You work on those stitches, Emmeline. It will give you something constructive to do while your mother is out earning her keep.

Those words had embarrassed Emmy when Nana said them. At thirteen, Emmy knew what Nana was implying. But Mum had been so angry, and the charge so appalling, Emmy had kicked the notion away. Nana and Mum had often said terrible things to each other. Things that weren’t true.

But now it was as if a bright light had been switched on and the blackout curtains had fallen from their rods.

Mum had thrown Nana out of the house because her mother had accused her of sleeping her way to a job in a rich woman’s house.
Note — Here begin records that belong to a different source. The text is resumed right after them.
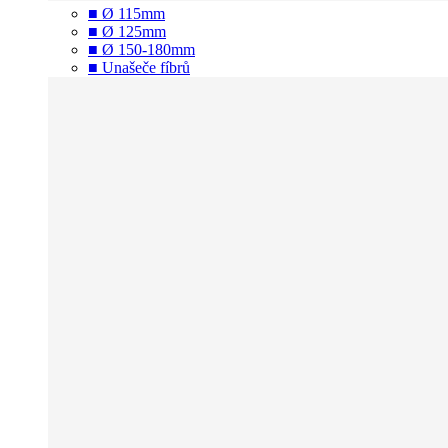
■ Ø 115mm
■ Ø 125mm
■ Ø 150-180mm
■ Unašeče fíbrů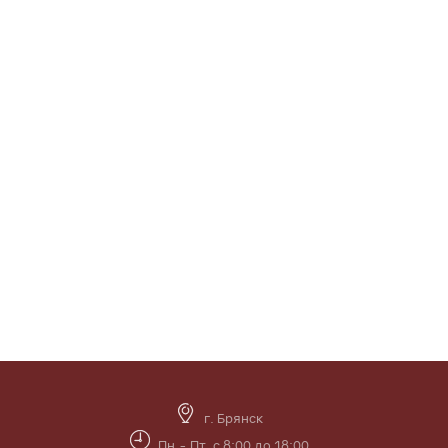
г. Брянск
Пн.- Пт. с 8:00 до 18:00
Emmy now watched as Mum poured water into a chipped Royal Doulton teacup, a castoff from Mrs. Billingsley. She stirred in the sugar with a spoon that had also been a Billingsley hand-me-down. Emmy took in the small kitchen, with its pretty tile floors, reliable plumbing, and cabinets of hardwood. Their dining table was nothing special but it was not a rickety tumble of sticks, either. The sofa, just a few feet away from Emmy, was not moth-eaten and the rugs were not threadbare. She and Julia had warm blankets in the winter and comfortable beds to sleep in. Mum had her own bedroom. They always had food in the cupboards and shoes on their feet and clothes on their backs. Their existence was not extravagant, but they never lacked for the basics—and all this on the paycheck of an unmarried kitchen maid.

A kitchen maid who’d landed the job with no experience.

How could she have not seen it before? How could she have been so stupid to think a kitchen maid with no husband and two children could manage to afford this flat and its modest but adequate furnishings?

Someone had arranged for Mum to get the job at Mrs. Billingsley’s house when Neville left. That was why Mum had been so confident the day of her interview. What kind of person would do that for a woman like her mother? Emmy suddenly understood why Nana had been so fearful when Mum came home with the uniform over her arm. Surely Mum was being compensated for something else besides boiling water for tea and shopping for hams.

“How could you do that?” Emmy whispered to Mum’s back.

Mum turned around, the teacup poised for a sip and her gaze on Emmy defiant. “How could I do what?”

“How could you dothat?”

Her mother lowered the cup. “You don’t know anything about anything, Em,” Mum said calmly, “so shut your mouth.”

It was almost as if she were admitting to Emmy outright that someone was paying her for sex. Emmy looked at her with revulsion. “Is it Mrs. Billingsley’s butler? Her chauffeur?”

Mum laughed but without mirth. “Really, Em. Is that what you think?”

“Tell me I’m wrong!”

She lifted her cup to Emmy in a salute. “You’re wrong.” Mum walked past her daughter and Emmy followed her into the living room. Mum parted the blackout curtains covering the window by the front door and a sallow sun seeped into the room. She took a long drink of her tea.

“Then explain all this!” Emmy yelled. “Explain how you can afford this flat and the clothes in your wardrobe! Explain how you got a job as a kitchen maid when you hadn’t ever been one before! Explain where you were last night!”

Mum whipped around and hot tea sloshed out of the cup and onto her hand. She didn’t even flinch.